On 6/5/20 3:43 PM, Wannes Sels wrote:

I bought a used copy of Uplink-Downlink on Ebay.
Unfortunately the quality is downright bad. Printed on what looks like
bright white copy paper with a laser printer.
All the images and illustrations are rasterized, the text is low
resolution. The photo on the cover shows compression artifacts.

The pdf on the NASA site is of similar quality, and probably what the
"print to order" version is printed from.

I don't know where one would go about getting a copy of the GPO printed
version  - perhaps a used book dealer.
Conceivably, someone could get a good copy from a library that happens
to have it and spend the time to scan it.

The last page reveals the culprit: "Printed in Great Britain by Amazon.co.uk
"
A quick search shows similar experiences with other print on demand books
from Amazon.

Unfortunately there's no way to tell if a book was printed on demand, most
listings just show the cover image instead of a photo of the actual book.
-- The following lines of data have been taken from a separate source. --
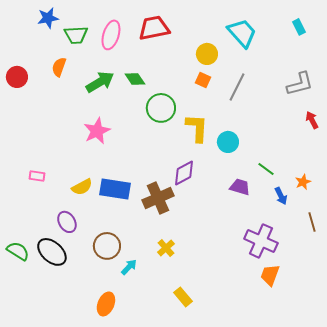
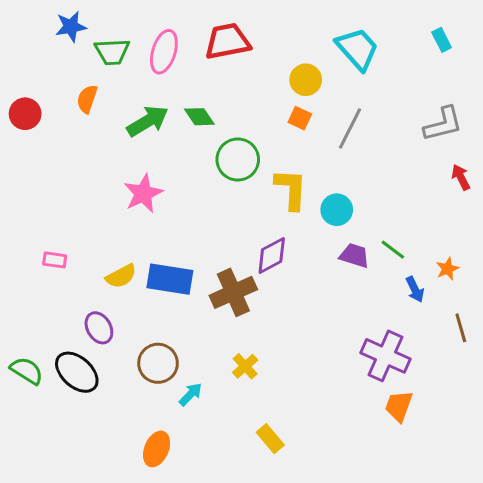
purple trapezoid: (240, 187) -> (354, 255), moved

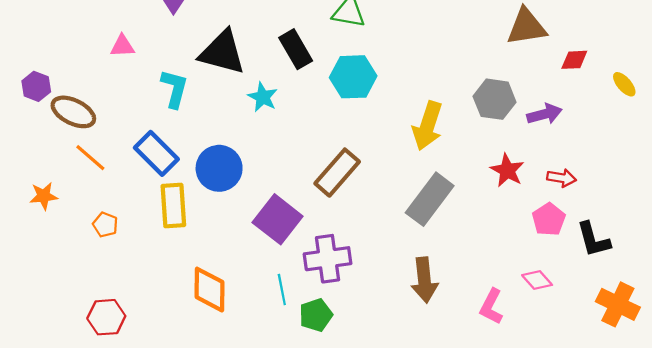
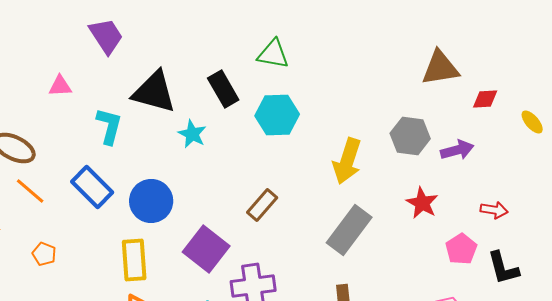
brown rectangle: (337, 173) -> (262, 205), size x0.7
red arrow: (562, 178) -> (494, 210), moved
yellow rectangle: (173, 206) -> (134, 260), moved

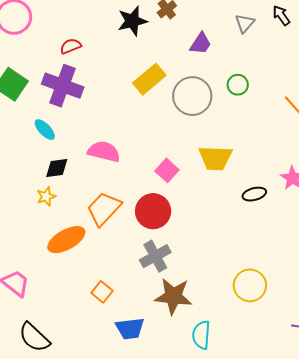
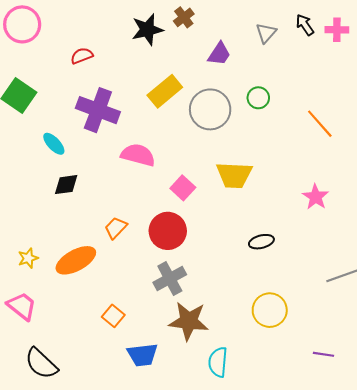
purple cross: (63, 86) -> (98, 110), moved
pink semicircle: (104, 152) -> (138, 155), moved
black ellipse: (254, 194) -> (261, 242), moved
yellow star: (46, 197) -> (28, 258), moved
orange trapezoid: (104, 209) -> (116, 228), size x0.6

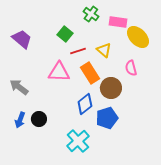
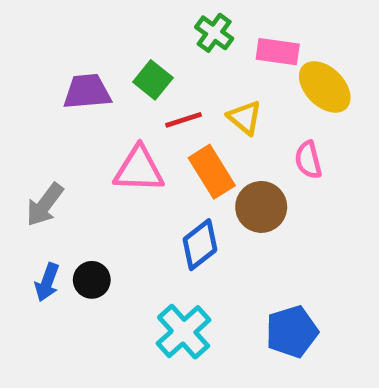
purple trapezoid: (22, 39) -> (87, 92), moved, turned -45
gray arrow: (19, 87) -> (45, 205), turned -90
blue pentagon: (107, 118) -> (292, 332), moved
I will try to return it, if I don't have to cover shipping costs.

Buyer beware...

Wannes

On Mon, May 25, 2020 at 4:46 PM EB4APL eb4apl@gmail.com wrote:

Hi Jim,

This explains a lot of things. As an old time user of the Moon Bounce
time synchronization in the Madrid Space Complex, I can say that the
system was never popular among the users, it was cumbersome to use and
there were already other systems with better accuracy and availability,
such as VLBI and Loran-C.  We used Loran-C as our daily reference
because we had a station at a distance of 650 Km and the signal was very
good, even with an old receiver who needed manual estimation of the
delay the results were very good.  Maybe the aliens who designed the
system were not very aware of the humans idiosyncrasies

I think that the idea was good, but the implementation was not so good.
I can summarize the "peculiarities" as I remember them:

  • The transmissions had to be scheduled for a period of common moon
    view. The receiving station was manned 7/24 but the transmitting station
    (DSS13, if I remember it correctly) had to be manned specially for the
    event by a crew probably from Barstow, some 40 miles away.

  • Normally there were not provisions for voice communications between
    the two end points, so if we did not got correlations we didn't know if
    the transmitting station was working ok or even if it was not manned due
    to some problem.

  • There were not monitoring aids in the receiver, so if we did not have
    correlations, we has to climb to the roof, verify the pointing of the
    antenna (there were a rifle scope for that), and if it was, tried to
    contact DSS13 by phone and pray.

  • As you can figure it out, the antenna was not remotely controlled. One
    had to climb to the roof, set the moon declination for that day using a
    handwheel, slew the hour angle with a switch and select the hour angle
    rate with another switch. The moon position and rate was obtained from a
    nautical almanac and when the sky was clear we used the above mentioned
    rifle scope.

The receiver was quite dumb, all intelligence was on the transmitter
site. The TX equipment  generated a PN code that lasted about 1s, and a
full observation cycle lasted about a minute, I don't remember the exact
figures. The code was sent advanced to take care of the round trip light
time but an additional time bias of 30 us was also introduced which was
the basis of the measurement. The bias was decreased 1us/s, so
theoretically it was received just on time in the second 30.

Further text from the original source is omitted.